→ **Work instructions**
Your copy begins at the line with "Музеи и Аттракционы" and runs through the end of the data below. Set down only those lines exactly, without pictures.

→ **Task inputs**
--------
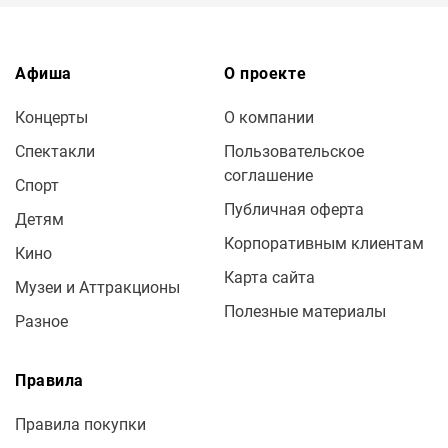
Афиша
О проекте
Концерты
О компании
Спектакли
Пользовательское
соглашение
Спорт
Публичная оферта
Детям
Корпоративным клиентам
Кино
Карта сайта
Музеи и Аттракционы
Полезные материалы
Разное
Правила
Правила покупки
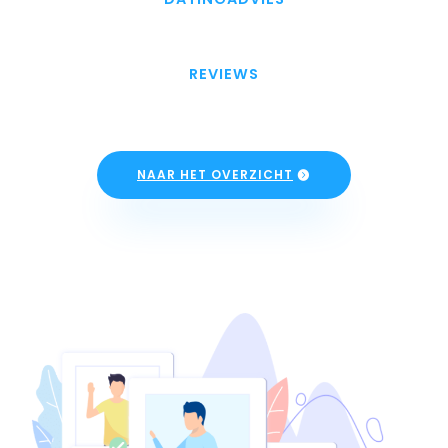
REVIEWS
NAAR HET OVERZICHT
--------
→ **Exercise output**
Музеи и Аттракционы
Полезные материалы
Разное
Правила
Правила покупки
REVIEWS
NAAR HET OVERZICHT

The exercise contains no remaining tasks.